Mid 2012 MBP with OEM hard drive. I booted it this morning to a flashing question mark folder. I happened to have an external drive with OSX on it, booted to that external drive just fine. I opened disk utilities with the original hdd still inside the MBP, it wasn't listed in Disk Utility, couldn't find it in Terminal.
I popped the original hard drive out of the MBP, booted off the external drive to OS X, connected the original hard drive to a SATA-USB to the MBP, OS X could see it just fine. I ran a disk repair from Disk Utility, everything checked out, said it repaired a few errors, etc. Popped it back into the internal SATA connection in the MBP, and restarted the laptop (unplugged the external hdd). Flashing question mark folder appeared again.
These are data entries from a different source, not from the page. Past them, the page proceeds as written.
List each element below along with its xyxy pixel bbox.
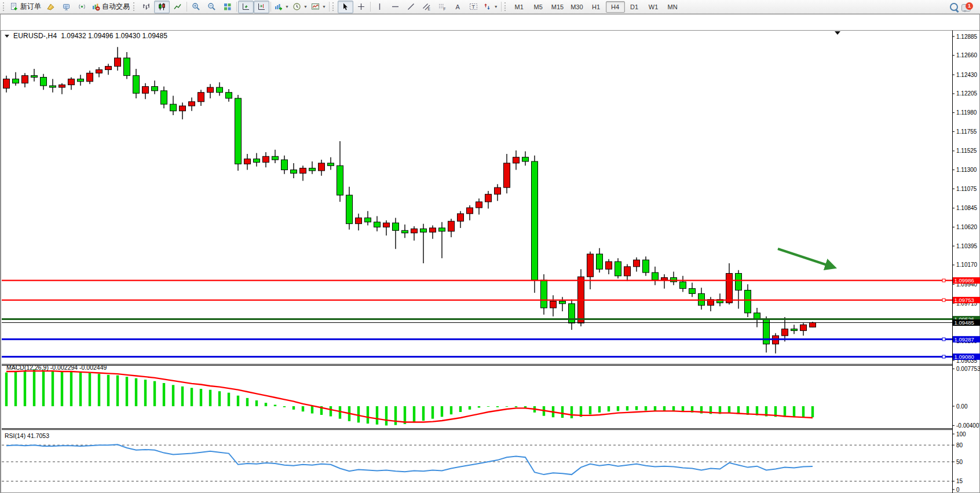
vertical-line-icon <box>375 2 384 11</box>
toolbar-separator <box>329 2 330 12</box>
tile-windows-icon <box>223 2 232 11</box>
arrows-button[interactable]: ▼ <box>481 1 500 13</box>
toolbar-separator <box>370 2 371 12</box>
tile-windows-button[interactable] <box>220 1 235 13</box>
fibonacci-button[interactable]: F <box>434 1 450 13</box>
one-click-trading-arrow-icon[interactable] <box>5 35 9 40</box>
text-icon: A <box>454 2 462 11</box>
price-axis[interactable]: 1.128851.126601.124301.122051.119801.117… <box>952 34 980 364</box>
cursor-button[interactable] <box>338 1 353 13</box>
svg-text:-0.004007: -0.004007 <box>956 422 980 429</box>
search-icon[interactable] <box>950 3 958 11</box>
line-chart-button[interactable] <box>170 1 185 13</box>
metaeditor-button[interactable] <box>43 1 58 13</box>
svg-text:1.09986: 1.09986 <box>955 277 974 284</box>
svg-text:1.11755: 1.11755 <box>956 128 977 135</box>
notification-badge: 1 <box>966 2 973 10</box>
chart-shift-marker-icon[interactable] <box>835 31 840 38</box>
bar-chart-button[interactable] <box>138 1 154 13</box>
toolbar-grip[interactable] <box>332 2 335 11</box>
chart-shift-button[interactable] <box>254 1 269 13</box>
svg-text:1.11980: 1.11980 <box>956 109 977 116</box>
svg-text:1.10845: 1.10845 <box>956 205 978 211</box>
crosshair-button[interactable] <box>353 1 369 13</box>
green-trend-arrow[interactable] <box>778 249 832 267</box>
timeframe-mn[interactable]: MN <box>663 1 682 13</box>
community-button[interactable] <box>58 1 74 13</box>
text-label-icon: T <box>469 2 478 11</box>
autotrading-button[interactable]: 自动交易 <box>90 1 131 13</box>
vertical-line-button[interactable] <box>372 1 387 13</box>
horizontal-line-objects[interactable] <box>2 279 952 358</box>
horizontal-line-button[interactable] <box>387 1 403 13</box>
auto-scroll-icon <box>242 2 250 11</box>
timeframe-m1[interactable]: M1 <box>510 1 529 13</box>
community-icon <box>62 2 71 11</box>
hline-handle[interactable] <box>942 279 945 282</box>
chart-title-overlay: EURUSD-,H4 1.09432 1.09496 1.09430 1.094… <box>5 32 167 40</box>
text-button[interactable]: A <box>450 1 466 13</box>
equidistant-channel-button[interactable]: E <box>419 1 434 13</box>
main-toolbar: 新订单 自动交易 <box>0 0 980 14</box>
svg-text:1.09287: 1.09287 <box>955 336 974 343</box>
new-order-icon <box>10 2 19 11</box>
svg-text:1.09485: 1.09485 <box>955 319 974 326</box>
timeframe-h4[interactable]: H4 <box>606 1 625 13</box>
svg-text:1.09080: 1.09080 <box>955 354 974 360</box>
bar-chart-icon <box>142 2 151 11</box>
svg-text:1.10395: 1.10395 <box>956 243 978 249</box>
price-chart-svg[interactable]: 1.128851.126601.124301.122051.119801.117… <box>1 30 980 493</box>
svg-text:1.10170: 1.10170 <box>956 262 978 268</box>
svg-text:1.11525: 1.11525 <box>956 148 977 154</box>
toolbar-grip[interactable] <box>3 2 6 11</box>
toolbar-separator <box>270 2 271 12</box>
trendline-icon <box>407 2 415 11</box>
trendline-button[interactable] <box>403 1 419 13</box>
hline-handle[interactable] <box>942 338 945 341</box>
timeframe-d1[interactable]: D1 <box>625 1 644 13</box>
line-chart-icon <box>173 2 182 11</box>
auto-scroll-button[interactable] <box>238 1 254 13</box>
macd-panel: 0.0077530.00-0.004007 <box>5 366 980 429</box>
toolbar-separator <box>236 2 237 12</box>
toolbar-right-cluster: 1 <box>950 2 979 12</box>
svg-text:15: 15 <box>956 478 963 484</box>
new-order-button[interactable]: 新订单 <box>8 1 43 13</box>
hline-handle[interactable] <box>942 355 945 358</box>
chevron-down-icon: ▼ <box>303 5 308 9</box>
timeframe-h1[interactable]: H1 <box>587 1 606 13</box>
toolbar-grip[interactable] <box>504 2 507 11</box>
arrow-annotation[interactable] <box>778 249 832 267</box>
timeframe-m15[interactable]: M15 <box>548 1 567 13</box>
templates-button[interactable]: ▼ <box>309 1 328 13</box>
signals-icon <box>78 2 86 11</box>
svg-text:T: T <box>471 4 475 10</box>
zoom-out-button[interactable] <box>204 1 220 13</box>
svg-text:1.12430: 1.12430 <box>956 72 978 78</box>
text-label-button[interactable]: T <box>466 1 481 13</box>
zoom-in-button[interactable] <box>188 1 204 13</box>
svg-text:1.10620: 1.10620 <box>956 224 978 230</box>
chart-window: EURUSD-,H4 1.09432 1.09496 1.09430 1.094… <box>0 14 980 493</box>
timeframe-m5[interactable]: M5 <box>529 1 548 13</box>
new-order-label: 新订单 <box>20 2 41 12</box>
signals-button[interactable] <box>74 1 90 13</box>
timeframe-w1[interactable]: W1 <box>644 1 663 13</box>
indicators-button[interactable]: ▼ <box>272 1 291 13</box>
svg-text:0.00: 0.00 <box>956 403 968 410</box>
hline-handle[interactable] <box>942 299 945 301</box>
toolbar-grip[interactable] <box>133 2 136 11</box>
fibonacci-icon: F <box>438 2 447 11</box>
chevron-down-icon: ▼ <box>494 5 498 9</box>
svg-text:0.007753: 0.007753 <box>956 366 980 372</box>
candlestick-chart-button[interactable] <box>154 1 170 13</box>
crosshair-icon <box>357 2 365 11</box>
svg-text:A: A <box>455 3 460 10</box>
svg-text:1.12885: 1.12885 <box>956 34 978 40</box>
indicators-icon <box>274 2 283 11</box>
periods-button[interactable]: ▼ <box>291 1 309 13</box>
svg-text:100: 100 <box>956 431 966 437</box>
notifications-button[interactable]: 1 <box>961 2 974 12</box>
timeframe-m30[interactable]: M30 <box>567 1 586 13</box>
cursor-icon <box>341 2 350 11</box>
Happened to have a second 2.5" internal hdd with OS X installed. Popped it into the internal SATA connection in the MBP to test perhaps a bad SATA cable, etc. That hdd worked just fine, booted OS X.
I tried resetting the NVRAM (command+option+P+R). I've basically tried everything I could think of, not sure why it's not booting the original hdd. Again, I booted off a different drive and the original internal drive plugged in via SATA-USB, I am able to view the contents of the drive just fine (naturally backed up all my data as I assumed the disk is failing).
Any thoughts, tests, concepts, theories, are all very much welcomed and appreciated!
UPDATE
I've since decided to unseat the internal sata cable and reseat the cable. Upon booting with the original drive, everything booted fine. After a several hours of use, and restarting, the drive wasn't recognized. I have reason to believe the SATA cable is bad. My question now, is there a way to tell if the cable is going bad or if perhaps its a logic board issue? If I'm able to boot external drives just fine, would that imply the logic board is operating normally? Or are we somehow bypassing that function by the nature of being external?